Riccardo era stato arrestato.
Dai tedeschi, dai fascisti, servi dei tedeschi che ormai comandavano.
E mandato a Buchenwaldt.
Le notizie erano- ben lontani i tempi in cui non ci si poteva credere- che da quei campi, dopo sofferenze inaudite, non si usciva più.
Morte sicura.
Molti anni dopo, mio marito mi raccontava di quando, nella sua Verona natale, era capitato in mezzo a una retata fascisto-tedesca ed era riuscito a gettare i volantini che stava distribuendo in un gabinetto della ultra-famosa Arena.

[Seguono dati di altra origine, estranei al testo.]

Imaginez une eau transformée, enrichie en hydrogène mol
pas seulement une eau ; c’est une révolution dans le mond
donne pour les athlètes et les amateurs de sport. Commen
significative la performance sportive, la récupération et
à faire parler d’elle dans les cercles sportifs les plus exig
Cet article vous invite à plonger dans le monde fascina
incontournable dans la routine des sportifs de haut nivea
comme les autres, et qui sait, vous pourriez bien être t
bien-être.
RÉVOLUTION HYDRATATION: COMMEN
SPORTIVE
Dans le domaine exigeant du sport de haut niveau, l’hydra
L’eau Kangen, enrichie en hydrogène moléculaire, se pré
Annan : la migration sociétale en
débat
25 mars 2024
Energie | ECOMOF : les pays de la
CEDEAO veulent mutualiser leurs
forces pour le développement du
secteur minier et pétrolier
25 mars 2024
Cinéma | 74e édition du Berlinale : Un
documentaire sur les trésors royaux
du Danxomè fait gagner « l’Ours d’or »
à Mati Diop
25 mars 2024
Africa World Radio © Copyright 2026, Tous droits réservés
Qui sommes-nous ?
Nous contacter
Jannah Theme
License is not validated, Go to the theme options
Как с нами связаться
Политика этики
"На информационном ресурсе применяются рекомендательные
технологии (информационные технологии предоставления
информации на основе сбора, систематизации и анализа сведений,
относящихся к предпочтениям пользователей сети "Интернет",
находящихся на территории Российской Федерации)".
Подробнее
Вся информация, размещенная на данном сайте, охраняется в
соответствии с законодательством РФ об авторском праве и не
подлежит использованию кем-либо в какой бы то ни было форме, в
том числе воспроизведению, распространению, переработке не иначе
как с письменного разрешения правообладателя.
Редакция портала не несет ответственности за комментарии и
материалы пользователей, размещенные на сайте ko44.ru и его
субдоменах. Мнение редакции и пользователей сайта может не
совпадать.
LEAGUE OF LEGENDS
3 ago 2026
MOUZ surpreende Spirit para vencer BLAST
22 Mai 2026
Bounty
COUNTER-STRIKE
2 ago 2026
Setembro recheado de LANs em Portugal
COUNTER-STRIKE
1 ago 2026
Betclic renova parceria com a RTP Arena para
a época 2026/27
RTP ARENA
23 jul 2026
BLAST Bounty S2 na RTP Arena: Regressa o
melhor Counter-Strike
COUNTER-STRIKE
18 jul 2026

Cavandosela miracolosamente.
Purtroppo, Riccardo, non so se anche lui per via dei volantini o per qualche altra ragione, era stato scoperto in flagrante- se così si può dire- di anti-nazismo, antifascismo.
Sapevamo, con spavento e tristezza, che non l’avremmo rivisto più….”. Questo il tragico episodio rievocato.
Lei impara, nolente, tra l’amore per il risotto alla milanese o comunque in qualsiasi altra forma e il rifiuto delle odiose castagne “peste” con il latte,il significato di vita e morte, di utopia e libertà, il senso della storia, l’importanza del ricordo e della rielaborazione del vissuto.
Così come la sua passione per la scrittura.
A buon diritto l’Autrice può concludere: “… io, microcosmo di grandi macrocosmi letterari, all’inizio mi sono trovata in difficoltà perfino per i romanzi dedicati ai giovani, che hanno suscitato sospetto e addirittura scandalo: c’era in Italia allora, come in altro modo adesso, uno sconfortante conformismo …cui era saggio uniformarsi. Così non ho mancato di scandalizzare…, ma penso che non si debba lasciare tranquillo il lettore, anzi si debba scuoterlo…, direi addirittura che <deve> indignarsi.”